At least I have a few things to be proud of.
- I submitted by student loan funding application which was a major thing I've avoided for months
- I went to an appointment to get welfare (but god, pretending your PTSD doesn't affect you is so hard!) (and God, finding work is supposed to be my priority but not having food to eat feels so much more urgent and it makes me want to cry)
- I saw my sister (it was weird, but ok)
- Supported my girlfriend with some sad news
I feel so bone tired and exhausted and defeated these days. Feel like I've just hit a wall with PTSD where I can't avoid things anymore and there's a small child screaming under my skin that she needs things she can never have. I've struggled so much since 2022, and I struggled so much before. But I really need some respite from everything or even just to be able to acknowledge, with some people, that everything is as hard as it is.
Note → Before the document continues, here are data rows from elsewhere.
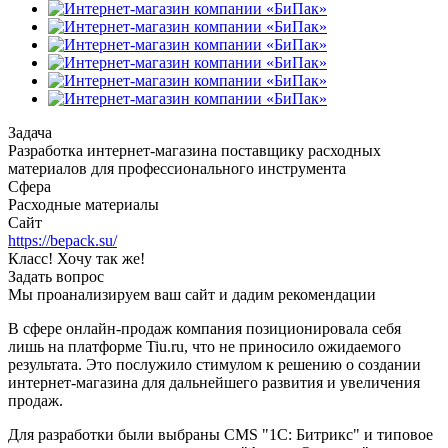
Задача
Разработка интернет-магазина поставщику расходных
материалов для профессионального инструмента
Сфера
Расходные материалы
Сайт
https://bepack.su/
Класс! Хочу так же!
Задать вопрос
Мы проанализируем ваш сайт и дадим рекомендации
В сфере онлайн-продаж компания позиционировала себя
лишь на платформе Tiu.ru, что не приносило ожидаемого
результата. Это послужило стимулом к решению о создании
интернет-магазина для дальнейшего развития и увеличения
продаж.
Для разработки были выбраны CMS "1С: Битрикс" и типовое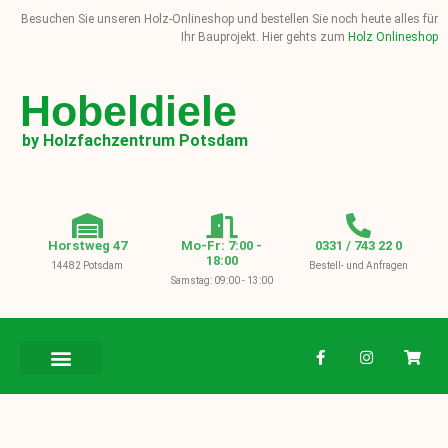
Besuchen Sie unseren Holz-Onlineshop und bestellen Sie noch heute alles für
Ihr Bauprojekt. Hier gehts zum
Holz Onlineshop
Hobeldiele
by Holzfachzentrum Potsdam
Horstweg 47
Mo-Fr: 7:00 -
0331 / 743 22 0
18:00
14482 Potsdam
Bestell- und Anfragen
Samstag: 09:00 - 13:00
BAUHOLZ / KVH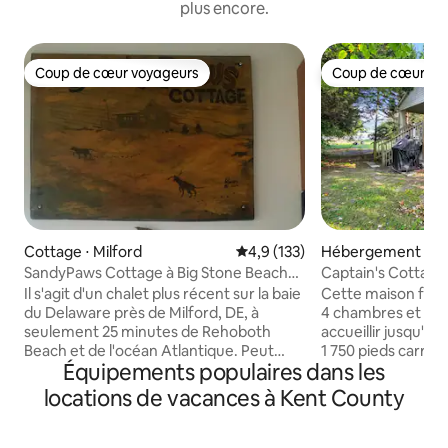
plus encore.
Coup de cœur voyageurs
Coup de cœur vo
Coup de cœur voyageurs
Coup de cœur vo
Cottage ⋅ Milford
Évaluation moyenne sur la base
4,9 (133)
Hébergement ⋅ Fr
SandyPaws Cottage à Big Stone Beach
Captain's Cottage
sur la baie de DE
Il s'agit d'un chalet plus récent sur la baie
Cette maison fra
du Delaware près de Milford, DE, à
4 chambres et 2 sa
seulement 25 minutes de Rehoboth
accueillir jusqu'à 
Beach et de l'océan Atlantique. Peut
1 750 pieds carrés 
Équipements populaires dans les
accueillir 4 personnes, 2 chambres, 1
porche avant et u
salle de bain, un lit double et un lit queen
donneront à votr
locations de vacances à Kent County
size. Grande chambre ensoleillée avec
d'espace pour se
télévision et PARABOLIQUE par satellite.
votre visite. Vos 
Il y a plus de 500 pieds carrés d'espace
terrain de jeu et l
I went to counselling twice and have a 3 week break now. The second time I felt so relieved after it- he asked me about my family tree and I explained it to him. His way of being is so different from the therapist I did EMDR with. He seems to listen a lot more-and I think that's why I feel relieved. Yesterday's was a lot lighter and we didn't get into abuse itself. But more about anger.
When I'm alone these days I'm so angry at my mom. How even now she wants me to just not have any needs at all, her and my dad's always come first. I have no experience expressing anger in any part of my life. The counsellor seemed surprised almost all of my anger is directed at my mom and not my dad- I said that there's no hope of reconciling with him so it doesn't seem to matter. But my mom is different. Because she is a good person and one I actually want to have a relationship with. I've only started to be angry at her recently and I think I wasn't for so long because i needed her.
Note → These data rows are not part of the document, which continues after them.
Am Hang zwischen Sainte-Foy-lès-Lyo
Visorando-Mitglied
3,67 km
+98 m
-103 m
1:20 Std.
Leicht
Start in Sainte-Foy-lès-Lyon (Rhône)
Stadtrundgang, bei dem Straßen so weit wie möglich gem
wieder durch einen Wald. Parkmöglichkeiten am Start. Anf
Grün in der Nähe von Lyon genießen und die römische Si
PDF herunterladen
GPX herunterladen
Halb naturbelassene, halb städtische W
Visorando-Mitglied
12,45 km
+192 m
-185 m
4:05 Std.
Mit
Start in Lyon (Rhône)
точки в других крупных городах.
When I was a child I thought she hated me. But I loved her. And one day I hoped I would earn a place in her heart. I've still been that way until a few months ago. Trying to act the right way so she will love and protect me. But she won't, because she didn't. I couldn't see that before. I wasn't angry at her because I couldn't afford to be.
But if she had protected me I might not have PTSD now. I would have suffered so much less if she made only minor changes. It wouldn't have inconvenienced her very much. But it would have made a huge difference.
If she had said, or shown without saying, that 'violent behaviour is unacceptable' or that 'you matter and don't deserve to be treated like that' or that 'you deserve an apology' or that 'it can never happen again and I will help it not to' or that 'he needs to change' or that 'i want to keep you safe'.
God, writing the last paragraph is making me cry and I have no control over it. I haven't cried in so long. Especially the line 'I want to keep you safe' that one really hits deep.
I don't like crying like this but I know I have to to not be so numb.